Naveen Cassera nasce 27 anni fa in un villaggio dello Stato indiano del Kerala e, dopo molte vicissitudini burocratiche, all’età di un anno viene adottato da una famiglia italiana, per la precisione da una famiglia residente a Gazzaniga. Cresce come tutti i ragazzi del paese, una persona solare e allegra, con molti amici e ancor più interessi, con tutte le difficoltà e i problemi che l’adolescenza porta con sé. Poi, Naveen diventa un adulto, compie le sue prime esperienze di vita e si costruisce una famiglia tutta sua. E’ in questo momento della sua esistenza che decide, un po’ per scherzo, un po’ per gioco, ma soprattutto per fare una sorpresa di Natale ai suoi cari, di scrivere un libro autobiografico.

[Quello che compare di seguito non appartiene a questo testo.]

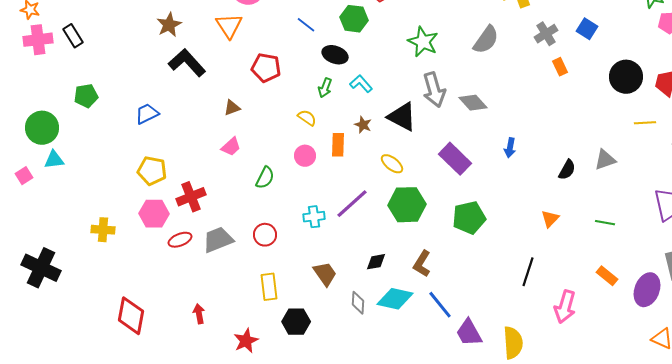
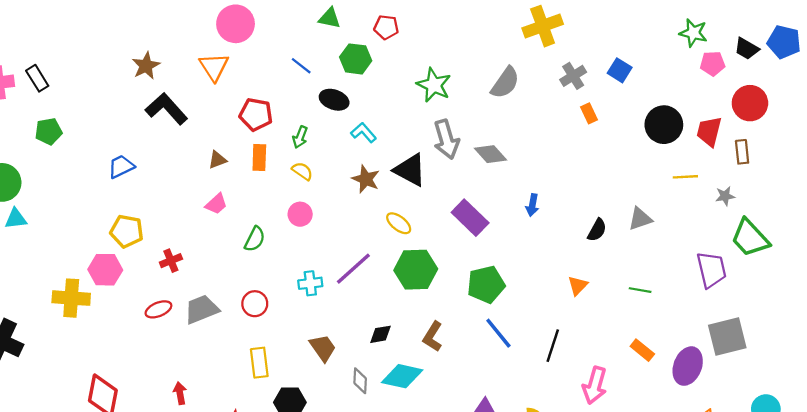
green arrow: (325, 88) -> (300, 137), moved
green pentagon: (86, 96) -> (49, 131), moved
brown star: (363, 125) -> (366, 179), size x1.4
orange rectangle: (338, 145) -> (259, 158), moved
red cross: (191, 197) -> (171, 261), size x0.7
pink hexagon: (154, 214) -> (105, 270), moved
yellow cross: (103, 230) -> (71, 298), size x1.4
blue line: (440, 305) -> (498, 333), moved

“A scuola ero bravino, ma di certo non così pratico da scrivere addirittura un libro! – afferma Navven – Il libro che ho scritto vuole umilmente raccontare la storia di un ragazzo adottato, ma cresciuto orgogliosamente grazie agli importanti valori che la mia famiglia mi ha sempre trasmetto: rispetto e educazione”.

“Rispetto e Educazione” è infatti il titolo che Naveen ha scelto di dare al suo libro, per ribadire, per iscritto, questi due elementi fondanti sui quali si è basata, e si basa tutt’ora, la sua vita. Il rispetto, perché nella società in cui viviamo è corretto rispettare chiunque, a prescindere dal grado di empatia che lega due persone; educazione semplicemente perché, come testimoniava Nelson Mandela, “è l’arma più potente che può cambiare il mondo”.

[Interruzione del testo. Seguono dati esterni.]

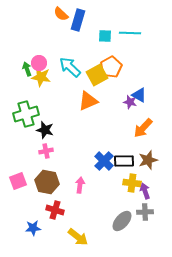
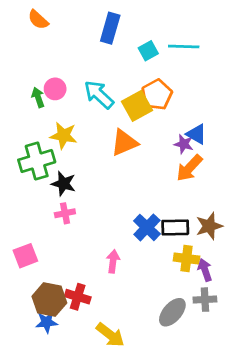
orange semicircle: (61, 14) -> (38, 20), moved
cyan square: (105, 36) -> (148, 51), turned -32
yellow star: (41, 77) -> (64, 136), moved
orange arrow: (143, 128) -> (189, 168), moved
brown hexagon: (47, 182) -> (49, 300), moved

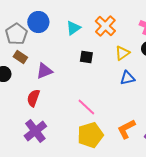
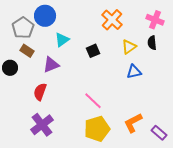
cyan triangle: (73, 28) -> (62, 40), moved
black square: (86, 57) -> (93, 51), turned -32

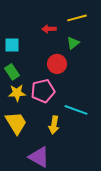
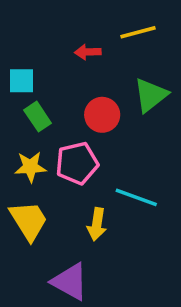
green triangle: (73, 43) -> (151, 95), moved, size x1.5
green rectangle: (12, 72) -> (38, 117), moved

“Il libro non pretende di insegnare qualcosa – continua Naveen – racchiude solamente aneddoti di vita reale, che spero un giorno possano essere letti anche dai miei due figli”.

Il libro spazia dalle tematiche attuali dei giovani, come le difficoltà scolastiche, gli amici, i primi amori, ad argomenti più profondi, come l’importanza dell’integrazione nella società, il ruolo fondamentale, ma troppo spesso scontato, dell’adozione, un atto di infinita generosità e amore, fino all’incontro casuale, ma forse non del tutto, con Kiran, uno dei protagonisti del programma tv “Il Grande Fratello”.

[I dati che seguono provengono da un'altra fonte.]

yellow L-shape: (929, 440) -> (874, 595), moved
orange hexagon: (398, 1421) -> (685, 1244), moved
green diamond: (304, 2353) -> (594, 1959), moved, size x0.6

Leggere “Rispetto e Educazione” significa in un certo senso entrare nel cuore e nella mente di un giovane nato in un paese lontano, cresciuto in una famiglia che non ha smesso di amarlo neanche dopo l’adozione di un’altra bambina indiana, Lucilla, e tanto meno dopo la nascita di loro figlio Shanthi, che ha saputo superare ogni pregiudizio e ogni ostacolo, diventando un uomo senza rimpianti, con la consapevolezza di essere cresciuto da bambino adottato, ma con una vita piena e felice.

Una storia scritta in modo semplice, che di certo strapperà un sorriso a chi ha conosciuto personalmente Naveen e leggerà queste pagine, e uno spunto di riflessione per chi invece ancora non lo conosce.